Dans le cadre du projet de loi de financement de la sécurité sociale, qui sera présenté le 29 septembre prochain, nous traduirons dans les textes ces annonces avec des mesures portant par exemple sur le cumul emploi retraite, la surcote, la question des limites d'âge ou la négociation d'ici 2010 d'accords de branches ou d'entreprises en faveur de l'emploi des salariés âgés.
Pour garder notre système de protection sociale solidaire, si nous vivons plus longtemps, il faut nécessairement accepter individuellement et collectivement de travailler un peu plus longtemps. Préserver le "capital santé" des salariés devient donc plus que jamais une nécessité.

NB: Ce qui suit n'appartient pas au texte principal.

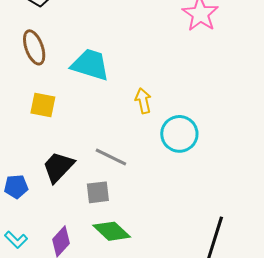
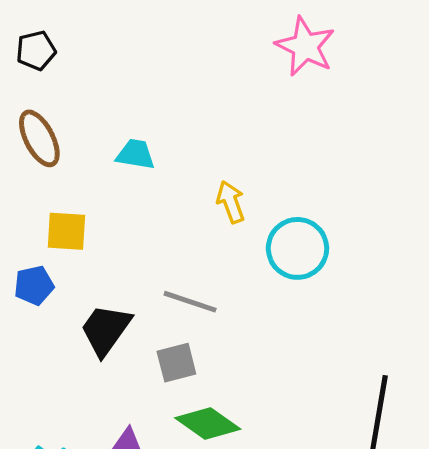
cyan trapezoid: (90, 65) -> (135, 154), size x0.6
blue pentagon: (16, 187) -> (34, 285), moved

Le Conseil européen de Stockholm de 2002, vous le savez s'est fixé l'objectif de porter à 50% le taux d'emploi moyen dans l'Union européenne sur les salariés de 55 à 64 ans. La France en est loin aujourd'hui, très loin, trop loin.
Pour relever ensemble ce défi, chaque entreprise doit adapter la formation professionnelle, l'organisation du travail ainsi que la santé et la sécurité des séniors et maximiser la capacité de travail et la qualité de vie de chacun.
En 2007, seuls deux accords de branche ont décliné l'accord national interprofessionnel sur l'emploi des seniors du 13 octobre 2005, notamment sur le point des conditions de travail. Je serais donc particulièrement attentif au contenu des accords conclus d'ici le 31 décembre 2009 par les entreprises et les branches en ce domaine. Nous avons vraiment besoin de la mobilisation de tous.
Je ne voudrais pas conclure sans évoquer la dimension européenne que nous voulons donner à notre politique d'amélioration des conditions de travail.
La huitième édition du Forum International Travail-Santé (FITS) se déroulera les 3 et 4 novembre 2008 à Paris et constituera un temps fort de la Présidence française de l'Union européenne en matière de santé et sécurité au travail.
J'ai souhaité que ce forum vienne prolonger les débats que nous avons pu avoir lors des conférences sur les conditions de travail avec : l'évaluation des risques dans les TPE-PME ; le rôle des représentants du personnel en matière de prévention des risques professionnels, les âges et les conditions de travail, les risques psychosociaux et les risques émergents, Toutes ces problématiques trouvent une résonance dans les autres pays de l'Union et le FITS sera donc l'occasion de confronter nos points de vue et de renforcer nos politiques de prévention des risques professionnels.
En ce domaine, je le répète, les partenaires sociaux ont un rôle essentiel à jouer. C'est pourquoi il est essentiel pour nous de recueillir vos avis, vos questions et vos propositions.
Je donne la parole à Jean-Denis Combrexelle, Directeur Général du Travail.